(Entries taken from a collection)
######
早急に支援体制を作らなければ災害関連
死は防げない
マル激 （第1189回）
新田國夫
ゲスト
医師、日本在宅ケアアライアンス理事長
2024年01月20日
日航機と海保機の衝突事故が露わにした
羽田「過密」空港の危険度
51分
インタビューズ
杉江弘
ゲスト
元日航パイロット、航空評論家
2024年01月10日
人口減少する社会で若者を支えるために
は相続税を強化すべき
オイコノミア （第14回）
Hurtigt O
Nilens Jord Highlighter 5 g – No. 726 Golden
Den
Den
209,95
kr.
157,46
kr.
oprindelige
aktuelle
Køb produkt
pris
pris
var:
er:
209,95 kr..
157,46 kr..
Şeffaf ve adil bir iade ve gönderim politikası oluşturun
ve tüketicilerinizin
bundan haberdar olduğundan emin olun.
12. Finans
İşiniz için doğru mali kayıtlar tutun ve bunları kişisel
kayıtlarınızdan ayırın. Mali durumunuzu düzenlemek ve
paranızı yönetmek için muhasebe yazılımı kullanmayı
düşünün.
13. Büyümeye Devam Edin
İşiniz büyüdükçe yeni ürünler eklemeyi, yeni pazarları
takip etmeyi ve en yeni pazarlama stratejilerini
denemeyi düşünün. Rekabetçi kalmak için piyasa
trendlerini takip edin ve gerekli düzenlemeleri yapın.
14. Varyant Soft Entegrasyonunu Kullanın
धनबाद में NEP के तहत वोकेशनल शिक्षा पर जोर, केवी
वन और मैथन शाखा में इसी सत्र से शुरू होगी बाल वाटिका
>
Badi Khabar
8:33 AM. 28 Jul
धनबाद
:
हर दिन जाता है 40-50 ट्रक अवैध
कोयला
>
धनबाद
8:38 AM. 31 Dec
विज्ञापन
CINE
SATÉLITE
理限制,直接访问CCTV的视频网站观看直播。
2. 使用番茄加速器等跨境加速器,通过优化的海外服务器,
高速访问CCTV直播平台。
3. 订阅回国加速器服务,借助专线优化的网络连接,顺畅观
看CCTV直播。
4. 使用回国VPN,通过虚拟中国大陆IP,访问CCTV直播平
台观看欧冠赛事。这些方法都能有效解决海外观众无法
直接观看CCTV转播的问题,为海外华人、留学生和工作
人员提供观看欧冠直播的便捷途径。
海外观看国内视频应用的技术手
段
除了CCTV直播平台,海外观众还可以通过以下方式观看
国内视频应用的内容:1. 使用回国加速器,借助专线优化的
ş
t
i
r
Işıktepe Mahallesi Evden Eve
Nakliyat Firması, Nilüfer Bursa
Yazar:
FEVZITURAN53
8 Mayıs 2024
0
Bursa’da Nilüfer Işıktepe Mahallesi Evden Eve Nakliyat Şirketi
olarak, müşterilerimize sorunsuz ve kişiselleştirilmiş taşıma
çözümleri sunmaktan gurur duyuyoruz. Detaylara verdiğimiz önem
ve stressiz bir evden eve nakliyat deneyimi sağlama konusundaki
######
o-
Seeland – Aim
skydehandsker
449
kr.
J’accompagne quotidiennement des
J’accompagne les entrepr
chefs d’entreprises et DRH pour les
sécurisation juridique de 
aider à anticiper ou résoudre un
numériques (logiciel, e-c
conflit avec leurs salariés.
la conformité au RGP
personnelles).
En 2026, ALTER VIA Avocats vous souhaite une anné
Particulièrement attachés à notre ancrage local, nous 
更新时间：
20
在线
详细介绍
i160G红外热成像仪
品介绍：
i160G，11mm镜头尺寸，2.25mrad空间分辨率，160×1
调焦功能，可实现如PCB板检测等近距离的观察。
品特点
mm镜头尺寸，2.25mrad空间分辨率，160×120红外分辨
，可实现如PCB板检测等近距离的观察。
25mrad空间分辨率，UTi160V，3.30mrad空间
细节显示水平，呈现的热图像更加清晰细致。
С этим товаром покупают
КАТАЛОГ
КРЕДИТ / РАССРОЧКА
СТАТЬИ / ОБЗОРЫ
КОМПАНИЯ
######
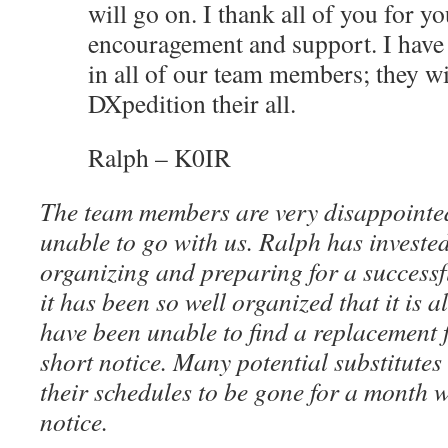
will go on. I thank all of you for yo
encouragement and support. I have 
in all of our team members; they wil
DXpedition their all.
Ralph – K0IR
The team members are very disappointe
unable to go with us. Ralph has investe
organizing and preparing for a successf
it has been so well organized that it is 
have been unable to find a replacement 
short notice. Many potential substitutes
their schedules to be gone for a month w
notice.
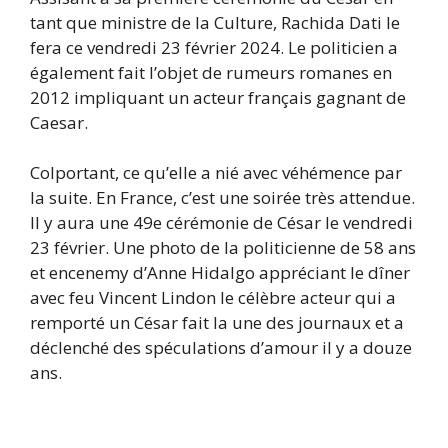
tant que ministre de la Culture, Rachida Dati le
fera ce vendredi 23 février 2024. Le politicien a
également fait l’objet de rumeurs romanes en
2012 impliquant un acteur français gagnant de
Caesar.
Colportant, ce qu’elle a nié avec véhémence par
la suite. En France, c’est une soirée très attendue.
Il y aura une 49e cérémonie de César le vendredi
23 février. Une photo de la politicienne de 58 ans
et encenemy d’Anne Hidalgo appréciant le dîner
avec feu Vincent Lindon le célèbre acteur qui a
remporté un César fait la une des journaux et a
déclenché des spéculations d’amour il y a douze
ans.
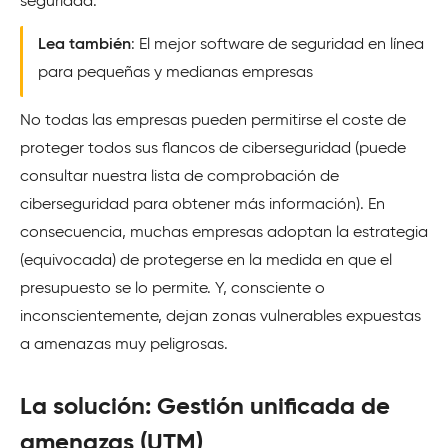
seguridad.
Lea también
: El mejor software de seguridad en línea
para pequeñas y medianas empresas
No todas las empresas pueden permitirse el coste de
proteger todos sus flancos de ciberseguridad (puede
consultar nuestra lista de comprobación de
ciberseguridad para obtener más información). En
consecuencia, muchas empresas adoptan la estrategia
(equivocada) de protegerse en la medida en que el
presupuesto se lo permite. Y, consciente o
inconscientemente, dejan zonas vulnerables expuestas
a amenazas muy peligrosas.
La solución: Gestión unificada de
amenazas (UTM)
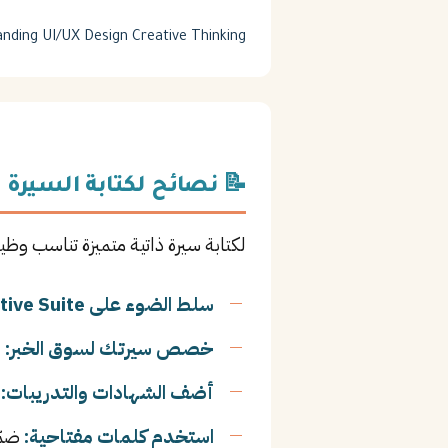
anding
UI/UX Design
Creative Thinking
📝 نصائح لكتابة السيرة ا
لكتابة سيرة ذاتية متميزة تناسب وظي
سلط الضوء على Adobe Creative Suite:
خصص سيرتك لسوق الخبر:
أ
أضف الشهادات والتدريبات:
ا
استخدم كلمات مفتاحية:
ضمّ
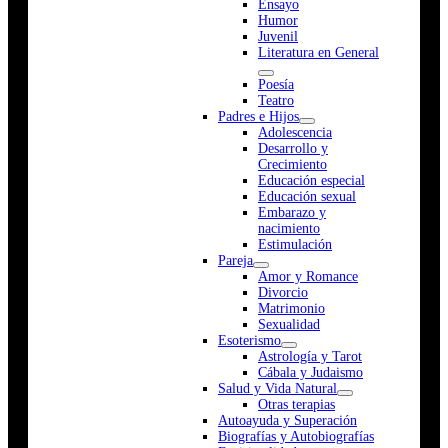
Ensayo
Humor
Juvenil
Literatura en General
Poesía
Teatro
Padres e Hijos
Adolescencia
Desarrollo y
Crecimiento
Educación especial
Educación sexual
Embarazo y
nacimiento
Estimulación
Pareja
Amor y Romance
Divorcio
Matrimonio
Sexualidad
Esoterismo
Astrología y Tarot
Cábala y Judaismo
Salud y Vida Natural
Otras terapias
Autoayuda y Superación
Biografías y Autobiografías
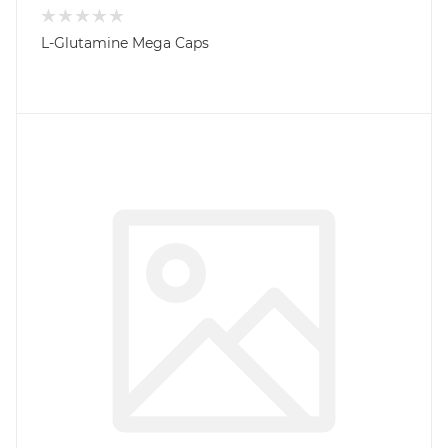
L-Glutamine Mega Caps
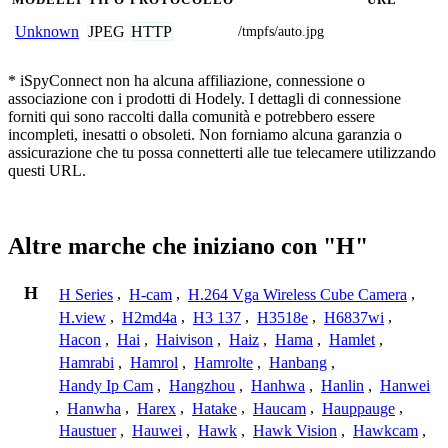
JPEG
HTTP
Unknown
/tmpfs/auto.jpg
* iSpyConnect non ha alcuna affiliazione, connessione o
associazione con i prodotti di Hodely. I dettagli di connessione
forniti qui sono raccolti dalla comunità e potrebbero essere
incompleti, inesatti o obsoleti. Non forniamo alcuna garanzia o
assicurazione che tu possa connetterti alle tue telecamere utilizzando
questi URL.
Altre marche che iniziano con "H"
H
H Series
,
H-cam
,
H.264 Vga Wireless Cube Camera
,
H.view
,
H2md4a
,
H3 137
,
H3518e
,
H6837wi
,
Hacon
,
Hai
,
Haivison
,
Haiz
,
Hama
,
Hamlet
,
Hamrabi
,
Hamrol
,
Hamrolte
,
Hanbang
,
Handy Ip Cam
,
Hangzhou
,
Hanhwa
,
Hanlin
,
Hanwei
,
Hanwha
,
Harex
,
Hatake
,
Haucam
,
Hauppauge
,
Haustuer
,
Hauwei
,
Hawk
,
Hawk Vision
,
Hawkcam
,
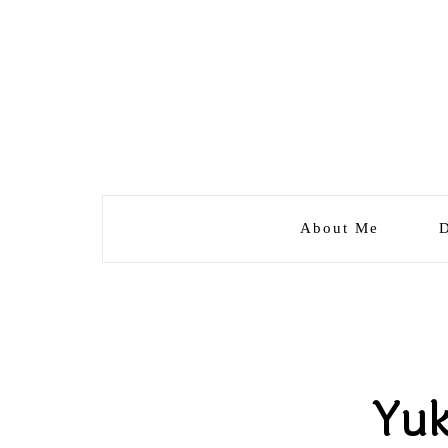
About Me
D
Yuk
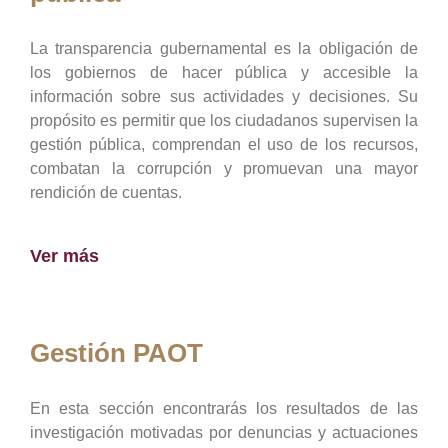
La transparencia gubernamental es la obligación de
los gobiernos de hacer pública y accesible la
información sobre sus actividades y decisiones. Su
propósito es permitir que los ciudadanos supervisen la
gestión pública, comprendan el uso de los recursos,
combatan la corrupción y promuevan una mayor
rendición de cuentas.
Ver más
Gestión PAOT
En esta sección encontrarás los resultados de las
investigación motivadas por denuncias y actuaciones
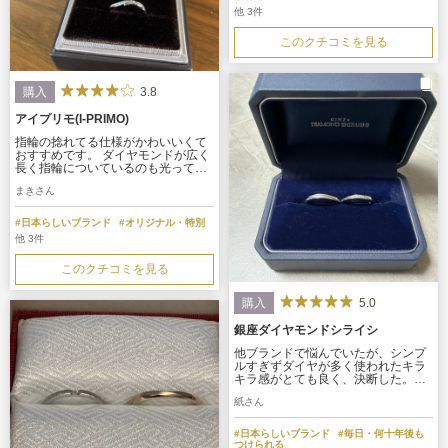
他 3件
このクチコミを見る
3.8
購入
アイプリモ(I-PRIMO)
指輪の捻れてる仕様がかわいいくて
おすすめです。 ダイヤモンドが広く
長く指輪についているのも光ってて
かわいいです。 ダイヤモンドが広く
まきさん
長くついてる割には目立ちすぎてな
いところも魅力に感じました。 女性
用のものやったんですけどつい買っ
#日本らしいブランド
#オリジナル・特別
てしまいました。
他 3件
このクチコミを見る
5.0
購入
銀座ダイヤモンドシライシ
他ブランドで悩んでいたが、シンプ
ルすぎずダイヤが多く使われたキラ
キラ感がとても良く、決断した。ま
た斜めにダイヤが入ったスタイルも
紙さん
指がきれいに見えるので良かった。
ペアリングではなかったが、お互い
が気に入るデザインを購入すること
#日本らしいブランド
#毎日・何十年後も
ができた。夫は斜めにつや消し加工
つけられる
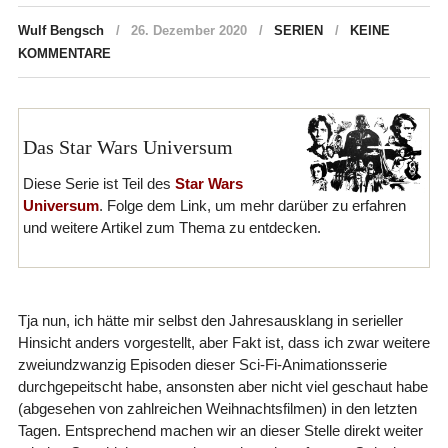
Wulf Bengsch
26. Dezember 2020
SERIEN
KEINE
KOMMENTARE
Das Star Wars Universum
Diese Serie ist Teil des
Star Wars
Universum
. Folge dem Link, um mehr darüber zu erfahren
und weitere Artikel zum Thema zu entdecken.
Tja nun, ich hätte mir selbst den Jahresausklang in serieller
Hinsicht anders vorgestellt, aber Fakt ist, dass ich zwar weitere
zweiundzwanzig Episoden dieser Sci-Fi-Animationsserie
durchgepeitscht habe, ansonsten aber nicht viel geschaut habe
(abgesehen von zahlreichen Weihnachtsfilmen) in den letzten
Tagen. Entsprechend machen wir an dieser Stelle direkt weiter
######
Above are the entries. Copy exactly the part that opens with the line containing "早急に支援体制を作らなければ災害関連" and closes with the line containing "İşiniz için doğru", and no more.

早急に支援体制を作らなければ災害関連
死は防げない
マル激 （第1189回）
新田國夫
ゲスト
医師、日本在宅ケアアライアンス理事長
2024年01月20日
日航機と海保機の衝突事故が露わにした
羽田「過密」空港の危険度
51分
インタビューズ
杉江弘
ゲスト
元日航パイロット、航空評論家
2024年01月10日
人口減少する社会で若者を支えるために
は相続税を強化すべき
オイコノミア （第14回）
Hurtigt O
Nilens Jord Highlighter 5 g – No. 726 Golden
Den
Den
209,95
kr.
157,46
kr.
oprindelige
aktuelle
Køb produkt
pris
pris
var:
er:
209,95 kr..
157,46 kr..
Şeffaf ve adil bir iade ve gönderim politikası oluşturun
ve tüketicilerinizin
bundan haberdar olduğundan emin olun.
12. Finans
İşiniz için doğru mali kayıtlar tutun ve bunları kişisel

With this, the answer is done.